Study type: Medical/biological study (experimental study)

Microwave radiation effects on cardiac muscle cells in vitro. med./bio.

Published in: Radiat Res 1981; 86 (2): 358-367

Aim of study (acc. to author)

To investigate the effects of 2450 MHz CW microwave exposure on embryonic heart muscle cells of japanese quail in vitro.

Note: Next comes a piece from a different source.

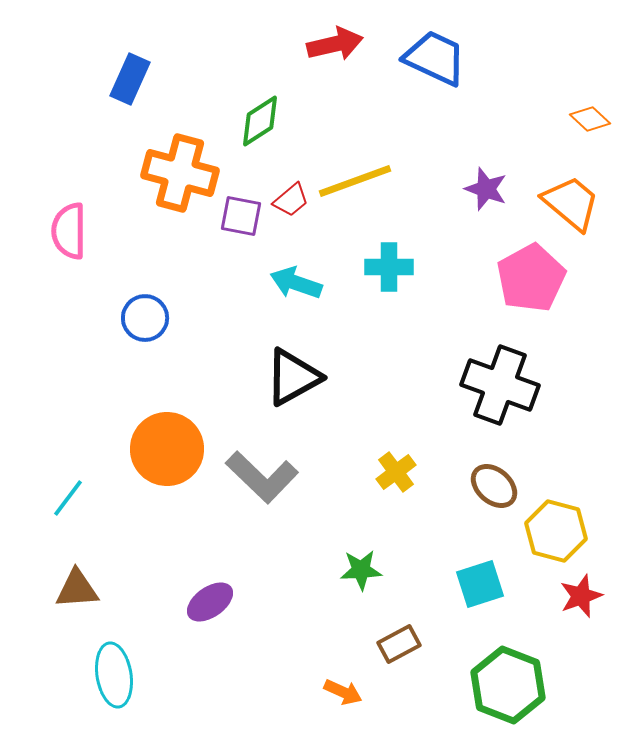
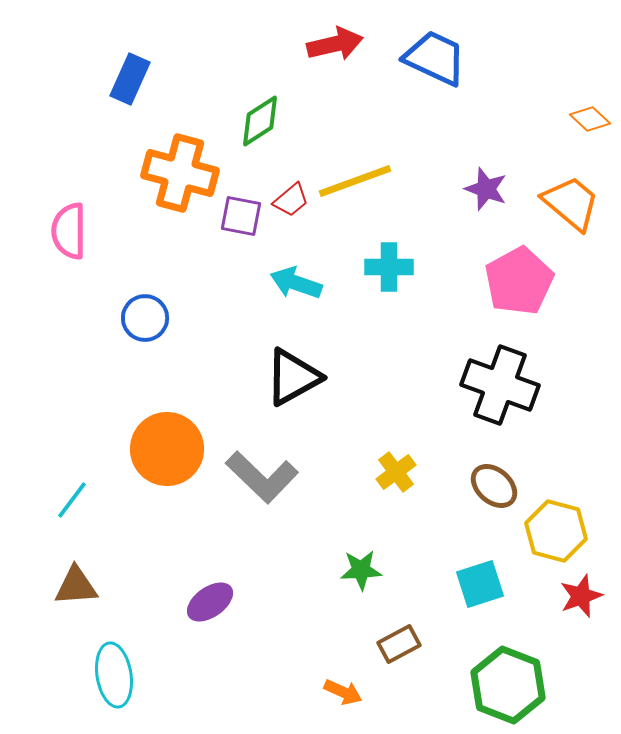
pink pentagon: moved 12 px left, 3 px down
cyan line: moved 4 px right, 2 px down
brown triangle: moved 1 px left, 3 px up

Background/further details

A maximum temperature increase of 0,5°C was observed at SARs of 100 mW/g. Intact cells will exclude trypan blue, thus an uptake of this dye reveals altered membrane properties. The release of intracellular enzymes, such as LDH or creatine phosphokinase, serve as an indicator of abnormal membrane permeability as well.

Endpoint

Exposure

Exposure Parameters
Exposure 1: 2.45 GHz
Modulation type: CW
Exposure duration: 90 min
  • SAR: 1 mW/g average over time
  • SAR: 10 mW/g average over time
  • SAR: 50 mW/g average over time
  • SAR: 100 mW/g average over time

Exposure 1

Main characteristics
Frequency 2.45 GHz
Exposure duration 90 min
Modulation
Modulation type CW
Exposure setup
Exposure source
Setup The sample tube (1.05/1.36 cm inner/outer diameter) with magnetic stirrers was placed against the dielectric plate in the waveguide filled with distilled water and maintained at 37°C.
Additional info the control sample tube was placed 9.5 cm away from the dielectric plate and the temperature was the same as in the case of the exposed samples
Parameters
Measurand Value Type Method Mass Remarks
SAR 1 mW/g average over time calculated - -
SAR 10 mW/g average over time calculated - -
SAR 50 mW/g average over time calculated - -
SAR 100 mW/g average over time calculated - -

Exposed system:

Methods Endpoint/measurement parameters/methodology

Investigated system:
Time of investigation:
  • after exposure

Main outcome of study (acc. to author)

It was found that even low SARs of 10 mW/g increased the uptake of trypan blue and at SARs of 100 mW/g a release of LDH was observed. Electron microscopy confirmed cellular damage only at SAR values of 100 mW/g.